Era ponsel pintar terus berevolusi dengan kecepatan yang menakjubkan. Namun, ada satu prediksi mengejutkan yang mungkin membuat Anda berpikir ulang tentang pembelian HP Android berikutnya: kapasitas penyimpanan 128GB diprediksi akan menjadi barang langka, bahkan mungkin punah.
Ancaman ini datang bukan dari kelangkaan chip memori, melainkan dari kemajuan fitur Artificial Intelligence (AI) yang semakin canggih di ponsel kita.
AI membutuhkan ruang yang signifikan, mengubah standar minimum yang dulu kita kenal.
Mengapa AI Menjadi ‘Monster’ Penyimpanan?
Fitur AI modern tidak hanya sekadar algoritma sederhana yang berjalan di latar belakang. Mereka adalah mesin kompleks yang membutuhkan banyak data, baik untuk beroperasi maupun untuk menyimpan hasil kerjanya.
Inilah beberapa alasan mengapa AI membutuhkan lebih banyak ruang penyimpanan.
Model AI On-Device yang Makin Gemuk
Beberapa fitur AI paling canggih saat ini, seperti Large Language Models (LLM) mini atau model pengolahan gambar, dirancang untuk berjalan langsung di perangkat.
Tujuannya agar lebih cepat, lebih pribadi, dan tidak selalu bergantung pada koneksi internet. Model-model ini sendiri bisa berukuran gigabyte.

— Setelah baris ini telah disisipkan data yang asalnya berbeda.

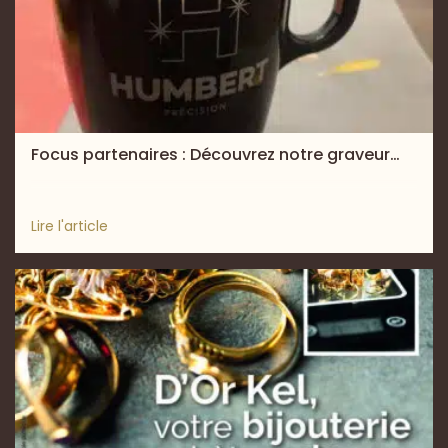
Focus partenaires : Découvrez notre graveur…
Lire l'article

Misalnya, kemampuan AI untuk memahami konteks percakapan, menerjemahkan bahasa secara real-time, atau mengedit foto secara cerdas memerlukan basis data dan model AI yang disimpan secara lokal di ponsel Anda.
Konten yang Dihasilkan AI Semakin Masif
Selain modelnya, AI juga menghasilkan konten yang boros penyimpanan. Bayangkan foto yang ditingkatkan oleh AI dengan detail luar biasa, atau video yang diedit otomatis dengan resolusi tinggi.
File-file ini, ditambah dengan data sementara yang dihasilkan selama proses komputasi AI, dengan cepat akan mengisi ruang 128GB.
Fitur seperti generative fill pada editor foto, atau kemampuan menciptakan stiker kustom, menghasilkan file baru yang seringkali berukuran lebih besar dari aslinya.
Seiring AI menjadi lebih kreatif, produksi data lokal pun ikut melonjak.
Fitur AI Canggih Menuntut Ruang Lebih
Ponsel AI masa depan akan semakin mengintegrasikan AI dalam segala aspek, mulai dari fotografi komputasional yang menghasilkan gambar beresolusi super tinggi, hingga asisten virtual yang belajar preferensi Anda.